Saturday, June 11, 2011

In Search of An Oasis

We have almost reached the end of this voyage of introspection. I started off, a few posts ago, with providing you with an account of the influences that prompted me to write this blog. True, this is a sort of ending. I hope to have covered the themes I wanted to cover. I reflected on the realities of death, change and difference - which define me to this day. But, in so many ways, this trip into introspection is not really the final word. Indeed, it's just the beginning.

I have long searched for the answer to the ultimate question: What is the meaning of life? I have sought the answers from religion, science and philosophy. I confess that I was raised a Roman Catholic but since I was young, that didn't stop me ask difficult questions and explore what other religions and traditions had to teach me. This wasn't that easy when you consider that, at the time, different religions were the subject of jokes and ridiculed.

I admit that I may have sometimes been an accomplice in such acts of mockery. But then I did wonder... There was always an implicit condition set forth in Christianity. That you had to believe without question and that, at the end of the day, you had to be "like us". And I also knew that some believers closed their heart and mind to other people having a tradition or faith that was different than their own. I thought about how a religion professing unconditional love could become one which clings to dogma and rigid conditionality.

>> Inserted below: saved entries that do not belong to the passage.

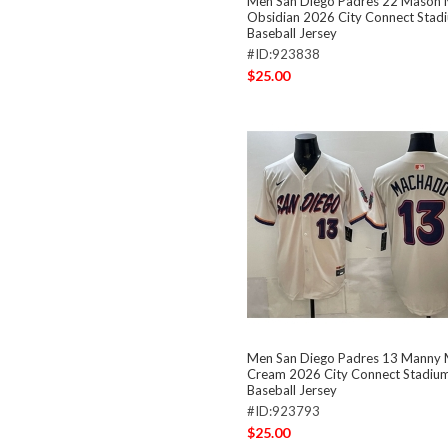
Men San Diego Padres 22 Mason M
Obsidian 2026 City Connect Stadi
Baseball Jersey
#ID:923838
$25.00
Men San Diego Padres 13 Manny
Cream 2026 City Connect Stadium
Baseball Jersey
#ID:923793
$25.00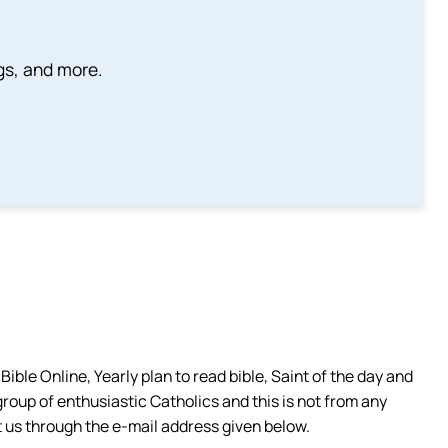
ngs, and more.
ible Online, Yearly plan to read bible, Saint of the day and
group of enthusiastic Catholics and this is not from any
 us through the e-mail address given below.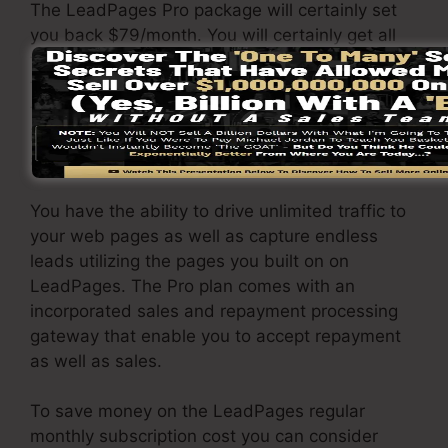
The LeadPages Pro package will certainly set
you back $79/month. You will certainly get all
the features under the standard plan. Under
the pro plan, you can carry out unrestricted split
testing on your pages, as well as you can
integrate LeadPages with over 40+ third-party
applications.
You have the ability to drive unlimited traffic to
your web pages as well as capture endless
leads utilizing the pages you built on on
LeadPages. The Pro plan comes with an
incorporated sales and repayment processing
gateway that enable you to accept repayment
as well as sales.
To save money on the LeadPages regular
monthly subscription cost you can consider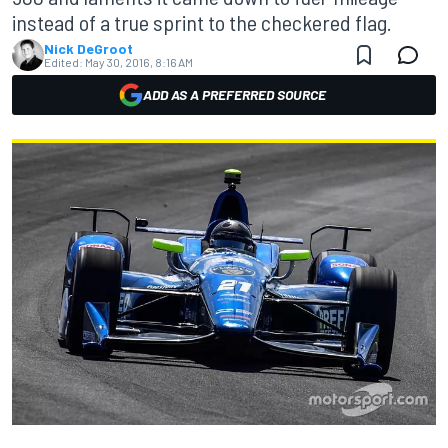
instead of a true sprint to the checkered flag.
Nick DeGroot
Edited:
May 30, 2016, 8:16 AM
ADD AS A PREFERRED SOURCE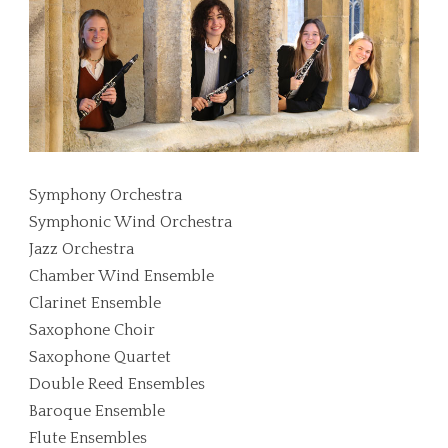
Symphony Orchestra
Symphonic Wind Orchestra
Jazz Orchestra
Chamber Wind Ensemble
Clarinet Ensemble
Saxophone Choir
Saxophone Quartet
Double Reed Ensembles
Baroque Ensemble
Flute Ensembles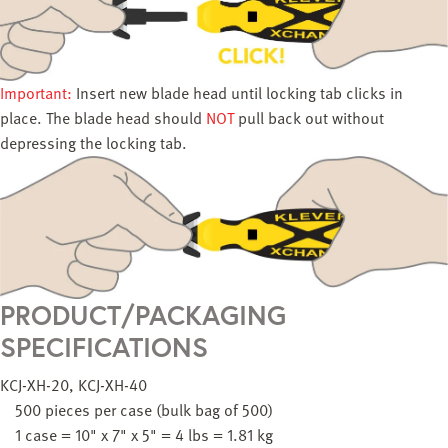
Important:
Insert new blade head until locking tab clicks in
place. The blade head should
NOT
pull back out without
depressing the locking tab.
PRODUCT/PACKAGING
SPECIFICATIONS
KCJ-XH-20, KCJ-XH-40
500 pieces per case (bulk bag of 500)
1 case = 10" x 7" x 5" = 4 lbs = 1.81 kg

I also noticed a hypocrisy that I couldn't understand. People who proclaimed their love for a God they never saw with blind devotion and, then, treating those around them badly - judging and condemning them. I sometimes felt an outsider as I participated in mass every Sunday. People thought I was many things - a less fortunate boy, an inspirational Christ-like figure bearing the 'cross' of my impairment. Some may have believed I was somehow a product of sin, or else I needed a miracle.

What about being thought of as a boy having a particular character and way of engaging with the world?

Don't get me wrong. I searched for the answers in science and philosophy too and the answers to who I was weren't so uplifting either. For medical science, I was 'abnormal', 'defective' and even 'sub-human'. For psychology, I may be seen as 'compensating' for my impairment or, as implied, my 'inferiority'. As for philosophy, the only valid reality was one created by men who could walk, see and hear and who, it appeared, were all intellectually advanced.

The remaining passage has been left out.